Talking with my children about these books: Summertime in the Big Woods. I love the beginner Little House books, with their beautiful illustrations and early introduction to the Ingalls family. And many of the things Laura does in this book, are like my daughter’s own summer. Like helping in the garden and collecting eggs from the chickens.
In my own reading: I am trying and trying to finish “My Antonia,” my reading challenge book of the month. But its been tough finding/making the time, and not being too tired at night. I’m also being blessed by my “33 Days to Morning Glory” reading for my reconsecration on September 8. My prayer life has severely suffered this summer, and this is a wonderful way to “restart” my devotions.
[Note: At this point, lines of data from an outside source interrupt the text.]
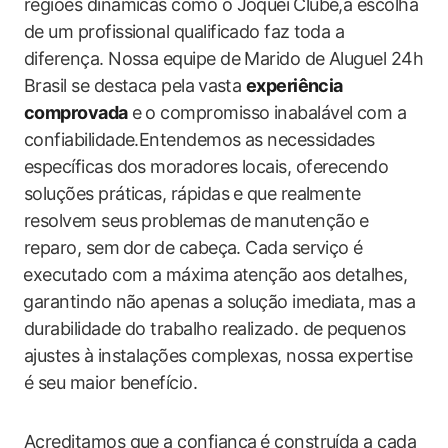
regiões dinâmicas como o‍ Jóquei ⁢Clube,a escolha
de um profissional qualificado faz⁢ toda​ a
diferença. Nossa equipe de Marido ​de Aluguel 24h
Brasil se destaca‌ pela⁢ vasta
experiência
comprovada
e⁢ o compromisso inabalável com a‌
confiabilidade.Entendemos as necessidades
‍específicas dos moradores locais, oferecendo
soluções práticas, rápidas e⁢ que realmente
resolvem seus ‌problemas de manutenção e
reparo, sem ⁤dor⁣ de cabeça. Cada​ serviço é
⁣executado com a‌ máxima ⁢atenção aos detalhes,
⁤garantindo não apenas a solução imediata, ⁤mas a
durabilidade do trabalho‌ realizado. de pequenos
ajustes à ‍instalações complexas, nossa expertise
é seu maior benefício.
Acreditamos que a‌ confiança ⁤é construída a cada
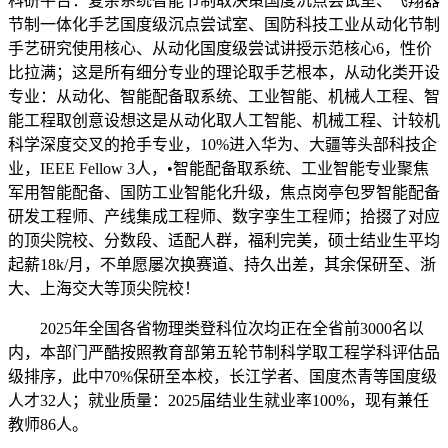
科研平台：复杂系统智能节制取决策国度沉点尝试室、飞翔器
节制一体化手艺国度级沉点尝试室、国防科技工业从动化节制
手艺研究使用核心、从动化国度级尝试讲授示范核心6，性价
比拉满；这是所有细分专业的理论取手艺根本，从动化类开设
专业：从动化、智能配备取系统、工业智能、机械人工程、智
能工程取创意设想这是从动化取人工智能、机械工程、计较机
科学深度交叉的抢手专业，10%进入华为、大疆等头部科技企
业，IEEE Fellow 3人，•智能配备取系统、工业智能专业聚焦
军用智能配备、国防工业智能化升级，焦点岗亭包罗智能配备
研发工程师、产线集成工程师、数字孪生工程师；拾掇了对应
的顶尖院校、分数段、适配人群，福利完美，硕士结业生平均
起薪18k/月，不单愿屡次换赛道、持久出差，其余保研至、浙
大、上海交大等顶尖院校！
2025年全国各省物理类登科位次均正在全省前3000名以
内，本部门严酷按照教育部第五轮节制科学取工程学科评估品
级排序，此中70%保研至本校，长江学者、国度杰青等国度级
人才32人；就业质量：2025届结业生就业率100%，现有兼任
教师86人。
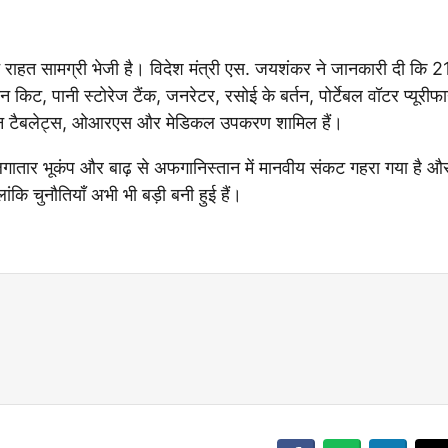
ने राहत सामग्री भेजी है। विदेश मंत्री एस. जयशंकर ने जानकारी दी कि 
ीन किट, पानी स्टोरेज टैंक, जनरेटर, रसोई के बर्तन, पोर्टेबल वॉटर प्यूरीफ
ीफिकेशन टैबलेट्स, ओआरएस और मेडिकल उपकरण शामिल हैं।
 लगातार भूकंप और बाढ़ से अफगानिस्तान में मानवीय संकट गहरा गया है औ
ांकि चुनौतियाँ अभी भी बड़ी बनी हुई हैं।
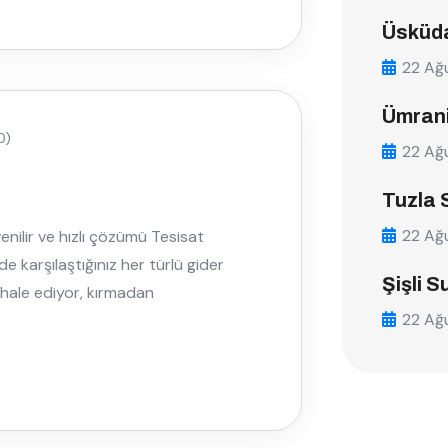
Üsküda
22 Ağ
Ümrani
0)
22 Ağ
Tuzla 
22 Ağ
enilir ve hızlı çözümü Tesisat
e karşılaştığınız her türlü gider
Şişli S
ahale ediyor, kırmadan
22 Ağ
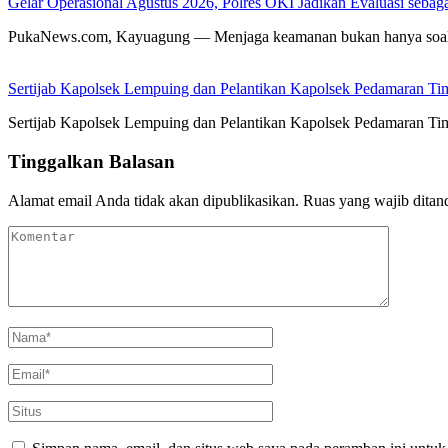
Gelar Operasional Agustus 2026, Polres OKI Jadikan Evaluasi seb
PukaNews.com, Kayuagung — Menjaga keamanan bukan hanya soal 
Sertijab Kapolsek Lempuing dan Pelantikan Kapolsek Pedamaran Ti
Sertijab Kapolsek Lempuing dan Pelantikan Kapolsek Pedamaran 
Tinggalkan Balasan
Alamat email Anda tidak akan dipublikasikan.
Ruas yang wajib ditan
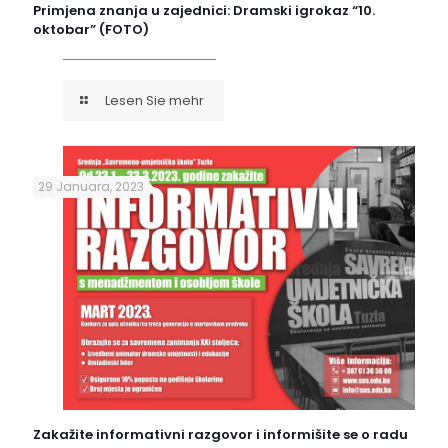
Primjena znanja u zajednici: Dramski igrokaz “10.
oktobar” (FOTO)
Lesen Sie mehr
29 Januara, 2023
Zakažite informativni razgovor i informišite se o radu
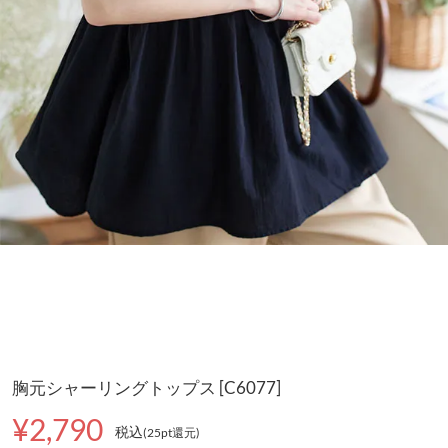
胸元シャーリングトップス [C6077]
¥2,790
税込
(25pt還元
)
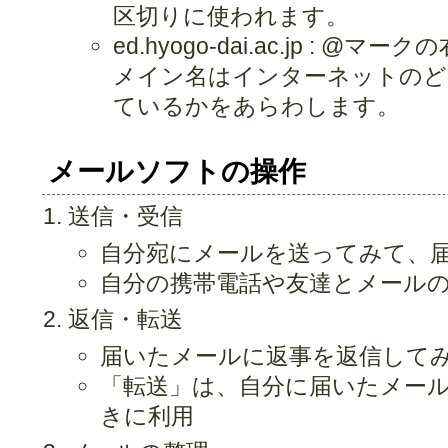
区切りに使われます。
ed.hyogo-dai.ac.jp :
メイン名はインターネットのど
ているかをあらわします。
メールソフトの操作
送信・受信
自分宛にメールを送ってみて、
自分の携帯電話や友達とメール
返信・転送
届いたメールに返事を返信して
「転送」は、自分に届いたメー
きに利用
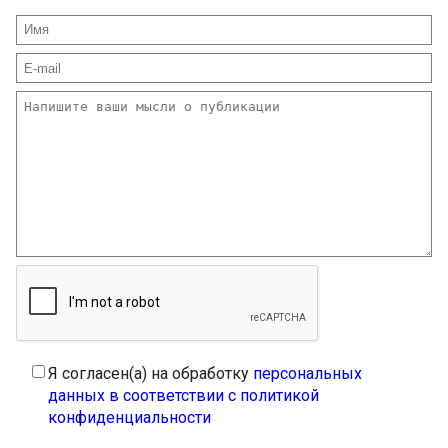
Я согласен(а) на обработку
персональных
данных в соответствии с политикой
конфиденциальности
Thinking and thinking: About how I can fully entrust my life to the Blessed Mother, especially by asking her to “lend me her heart.” About having a home of my own, not renting. About how hard this summer was, and ways to keep life, and future summers, from being so stressful and crazy. About seeing the tender care of Mother Mary in every aspect of my life, especially where things have been difficult. About how to get Theresa to sleep through the night. I think she finally needs/ is ready to wean, and this may make it easier.
“To love at all is to be vulnerable. Love anything and your heart will be wrung and possibly broken. If you want to make sure of keeping it intact you must give it to no one, not even an animal. Wrap it carefully round with hobbies and little luxuries; avoid all entanglements. Lock it up safe in the casket or coffin of your selfishness. But in that casket, safe, dark, motionless, airless, it will change. It will not be broken; it will become unbreakable, impenetrable, irredeemable. To love is to be vulnerable.”
― C.S. Lewis,
Carefully cultivating rhythm: One of the biggest challenges of this summer was the lack of rhythm, schedule, predictability. I am thoughtfully trying to establish a reasonable and flexible, yet predictable, schedule for this fall. My husband has returned to school (he’s a teacher) and I’m slowly trying to establish the schedule.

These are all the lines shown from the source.